Trust Wallet was exploited through a vulnerability around Christmas, resulting in users losing approximately $7 million, suspected to be linked to an insider.
🔷 Version 2.68 of the Trust Wallet browser extension contains a backdoor, primarily affecting desktop users; Trust Wallet recommends updating to v2.89.
🔷 Changpeng Zhao (CZ) – co-founder of Binance (the company that owns Trust Wallet) confirmed that Binance will fully compensate for the damages.
🔷 According to SlowMist, the attacker had been preparing since December 8th, installed the backdoor on December 22nd, and withdrew money on Christmas Day; the malware also collected personal data and sent it to the attacker's server.

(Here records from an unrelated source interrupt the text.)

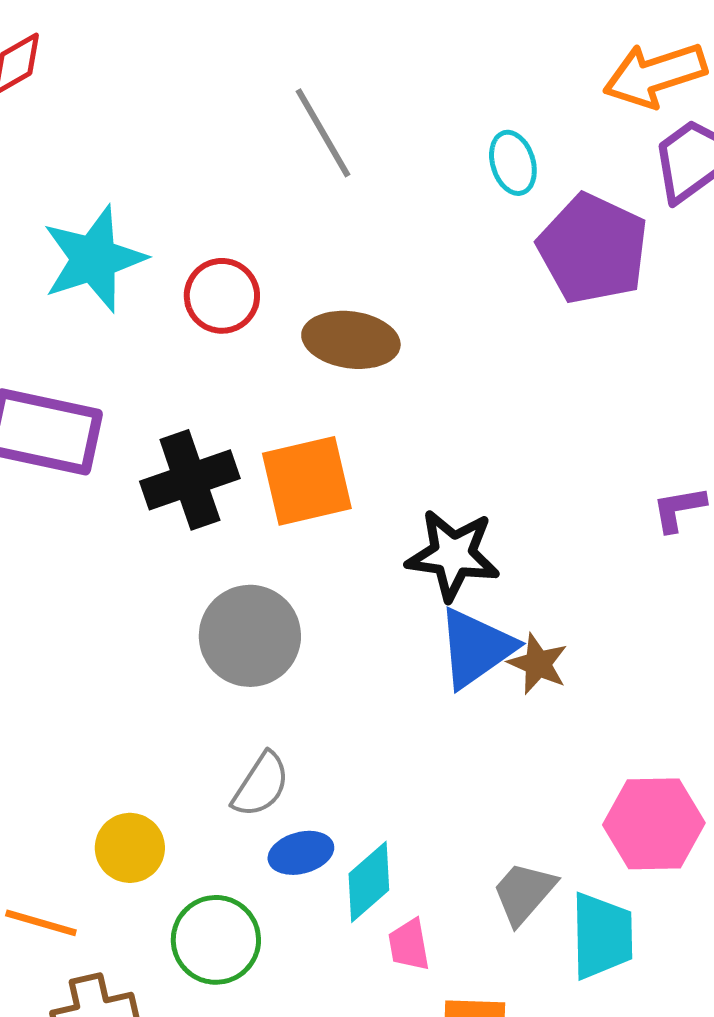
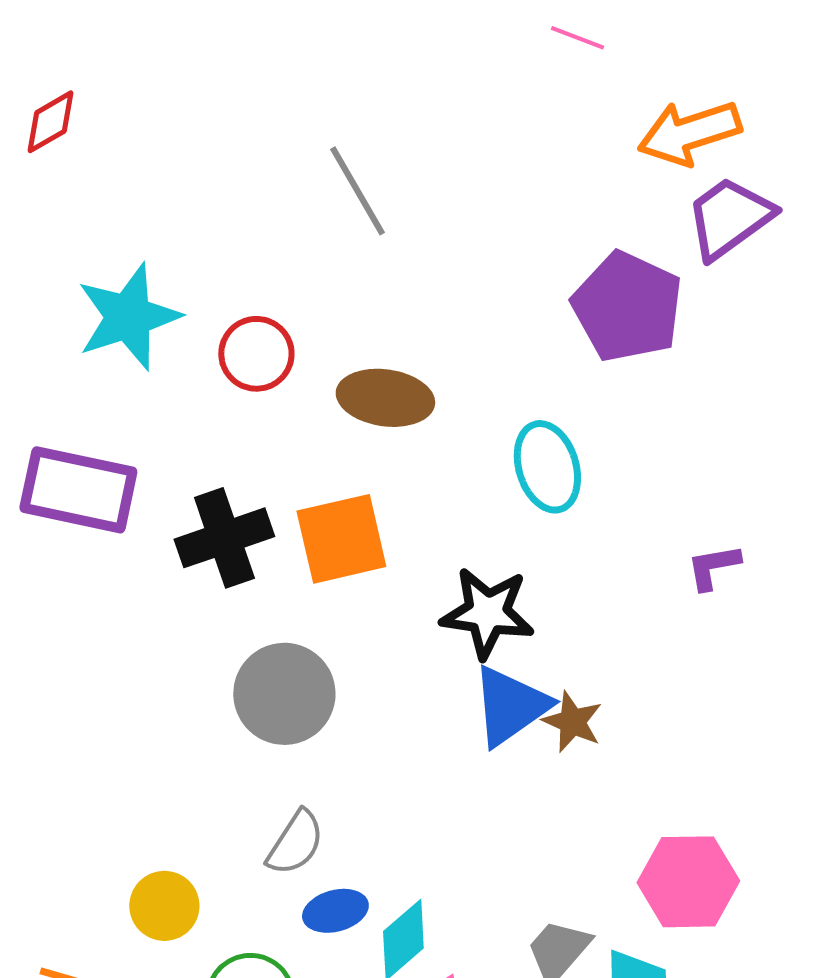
cyan ellipse: (513, 163) -> (547, 467), moved, size x1.4

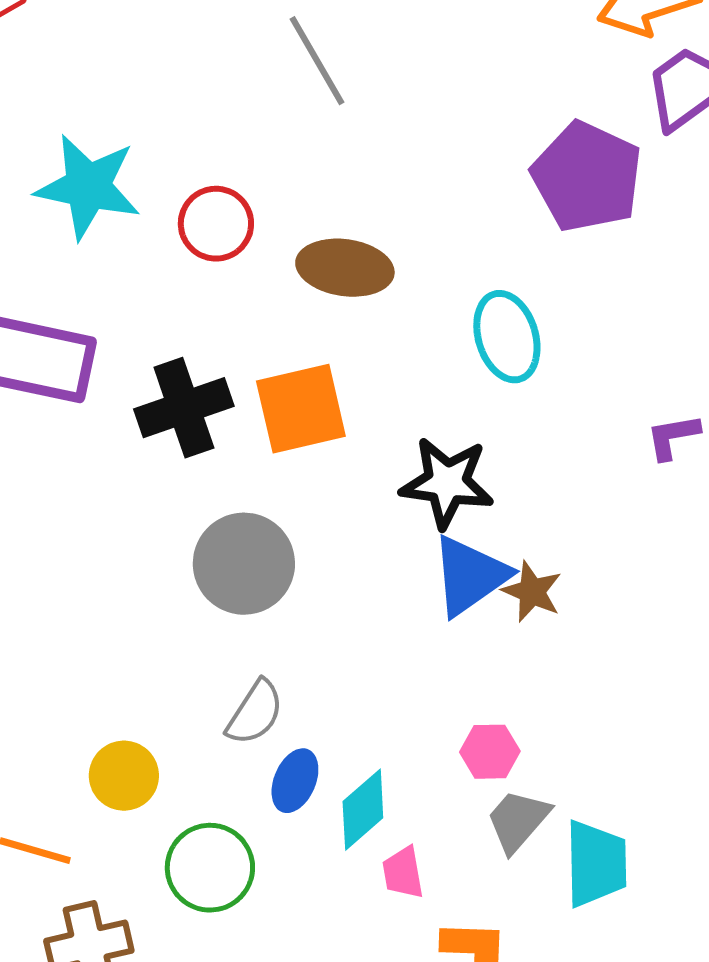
cyan star: (128, 317) -> (88, 187), turned 30
pink hexagon: (688, 882) -> (490, 752), moved, size x0.6
blue ellipse: (335, 911) -> (295, 781), turned -52

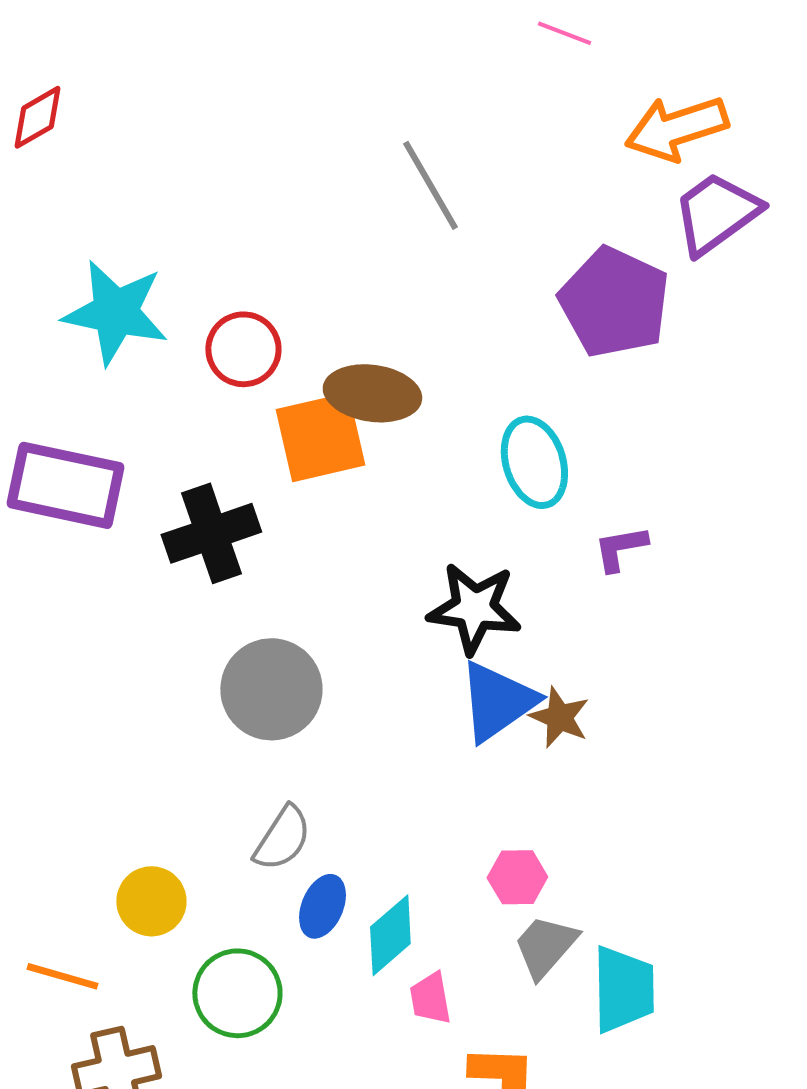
gray line: (317, 61) -> (430, 185), moved
orange square: (301, 409) -> (320, 437), moved
purple L-shape: (673, 437) -> (620, 548), moved

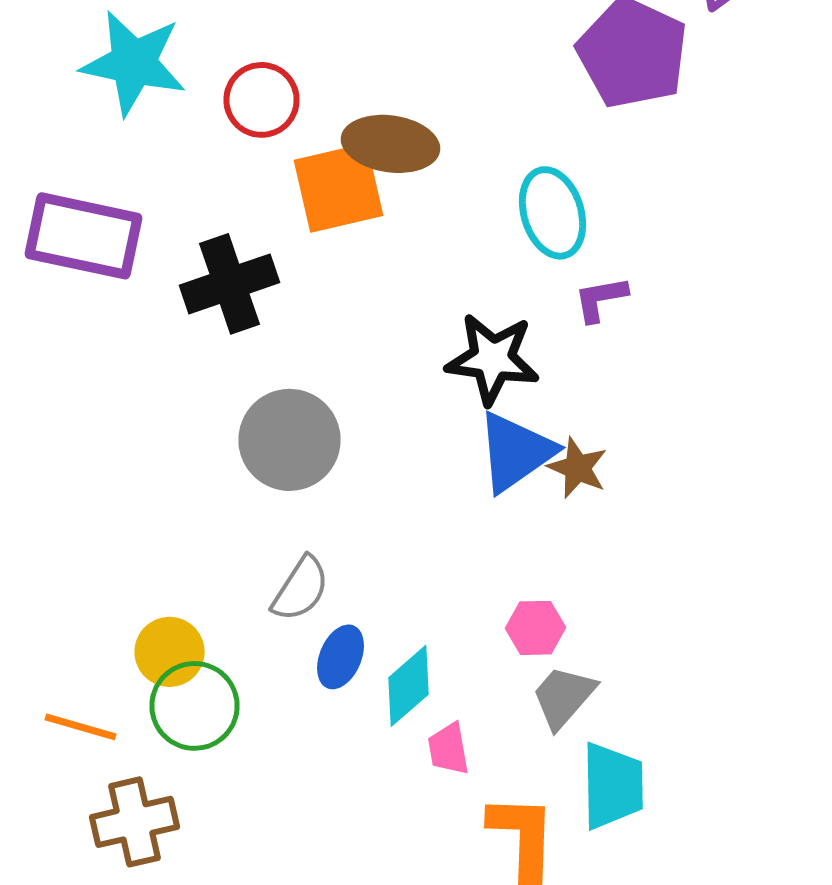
purple L-shape: (620, 548) -> (600, 299), moved
cyan trapezoid: (623, 989) -> (612, 786), moved
green circle: (237, 993) -> (194, 706), moved

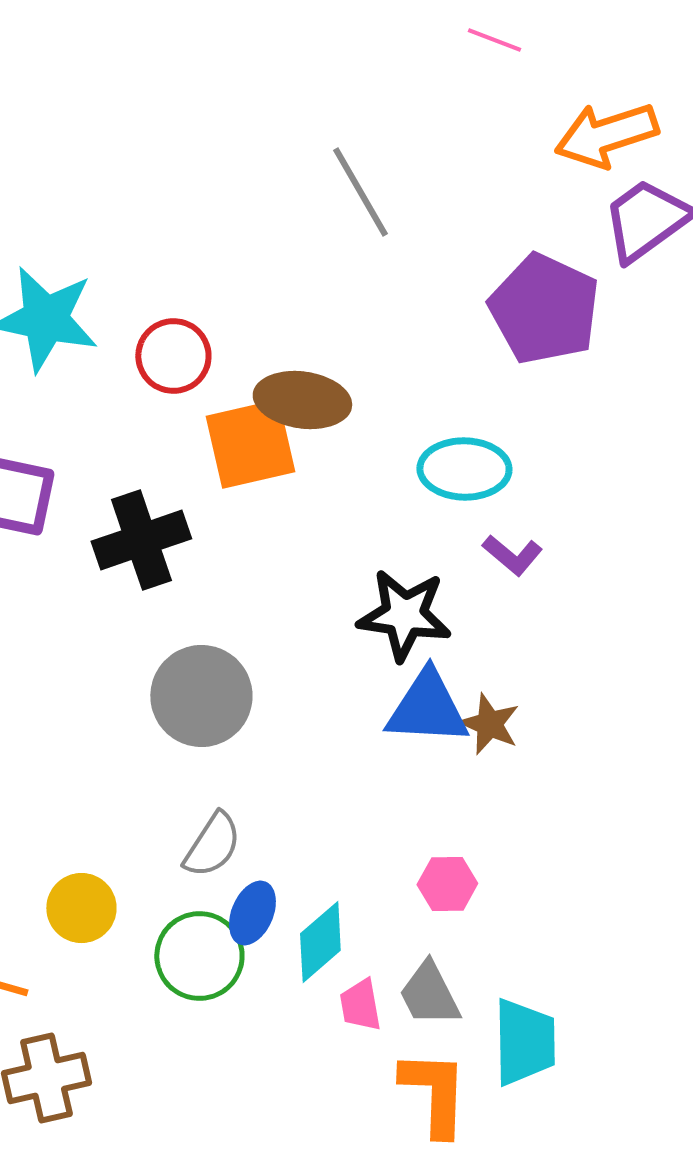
cyan ellipse: (552, 213) -> (464, 469), turned -72
purple L-shape: (600, 299) -> (512, 555), turned -130
blue triangle: (516, 452) -> (427, 708), turned 38
gray trapezoid: (564, 697) -> (429, 994), moved, turned -68
green circle: (194, 706) -> (199, 956), moved

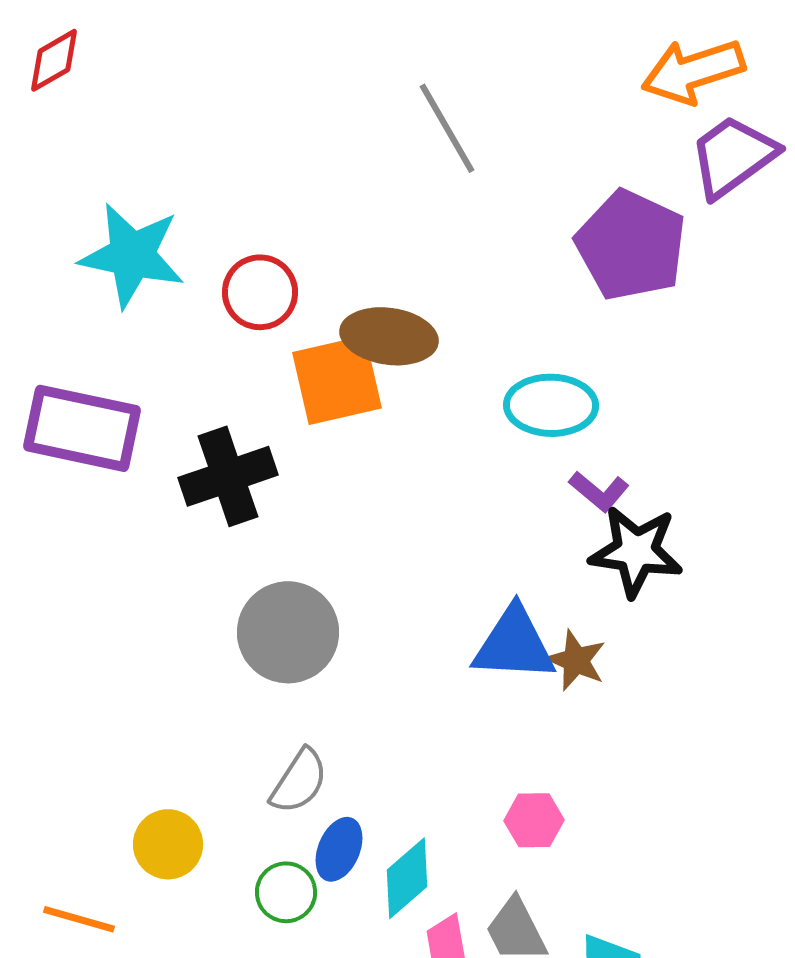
black star: (404, 615) -> (636, 551), moved
green circle: (199, 956) -> (286, 892), size x0.7

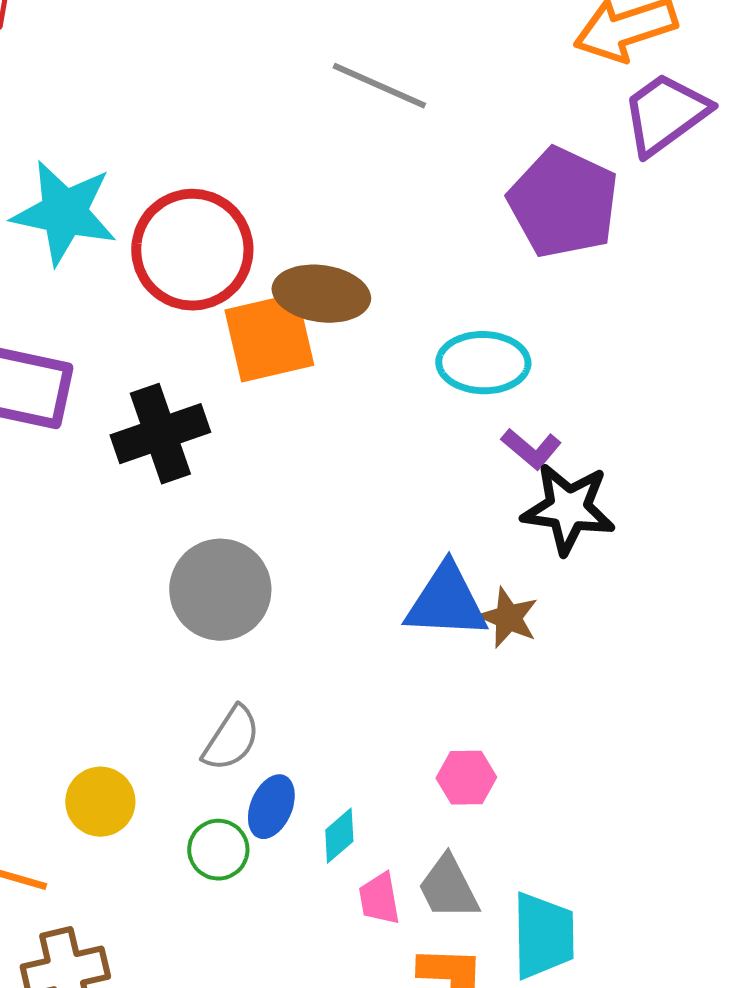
gray line: (447, 128) -> (379, 86), turned -36
red circle: (260, 292) -> (192, 250), size x1.6
cyan diamond: (407, 878) -> (339, 836), size x0.7

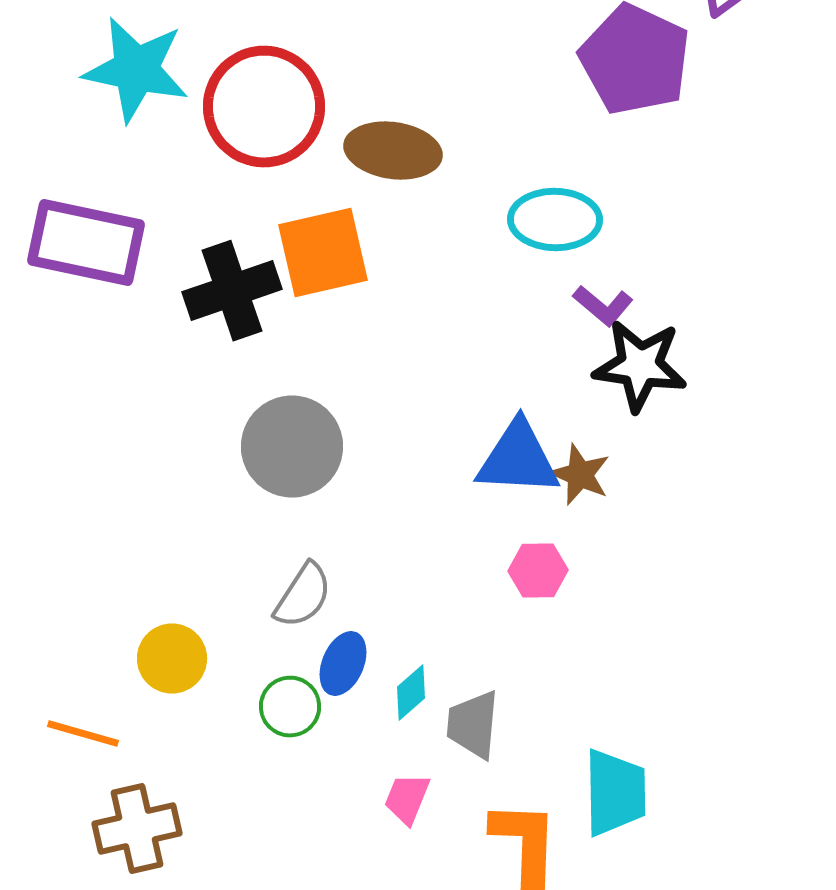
orange square: (269, 338) -> (323, 253), moved
pink hexagon: (466, 778) -> (538, 571), moved
gray trapezoid: (448, 888) -> (473, 725), moved, turned 32
pink trapezoid: (379, 899) -> (407, 799), moved, turned 32

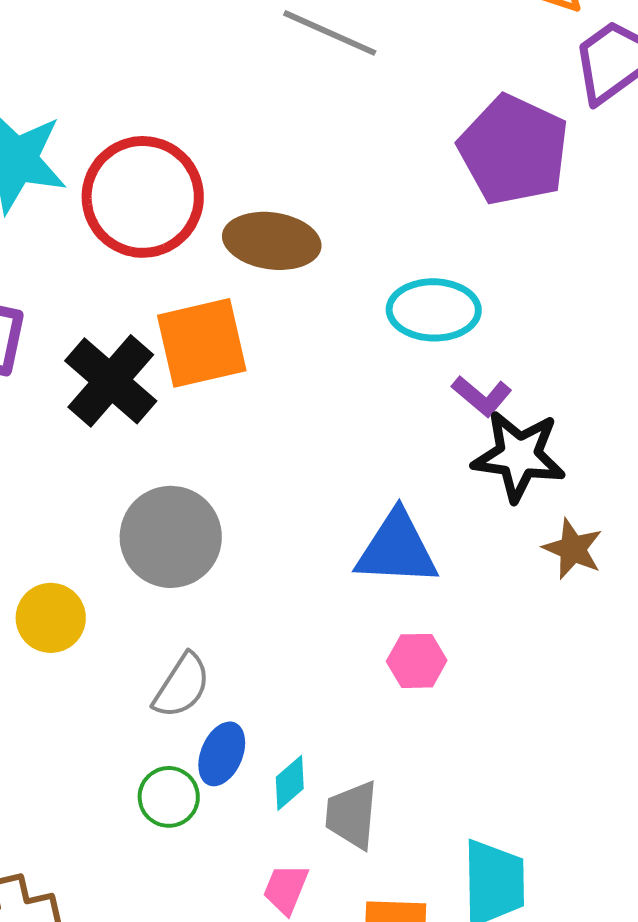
black cross: (232, 291) -> (111, 381), turned -30
brown star: (580, 475) -> (573, 549), moved
yellow circle: (172, 659) -> (51, 618), moved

🔷 ZachXBT stated that hundreds of users were affected; several experts (including Anndy Lian) and CZ believe it is highly likely to be insider trading, as the attacker may have pushed the infected extension onto the website.
🔷 Chainalysis: Excluding the $1.4 billion Bybit case, personal wallet thefts account for 37% of stolen value in 2025 — indicating a growing risk.
➡️ Recommendation: Trust Wallet users should immediately upgrade to the latest version, check their computer for malware, and monitor compensation notifications from Binance/Trust Wallet.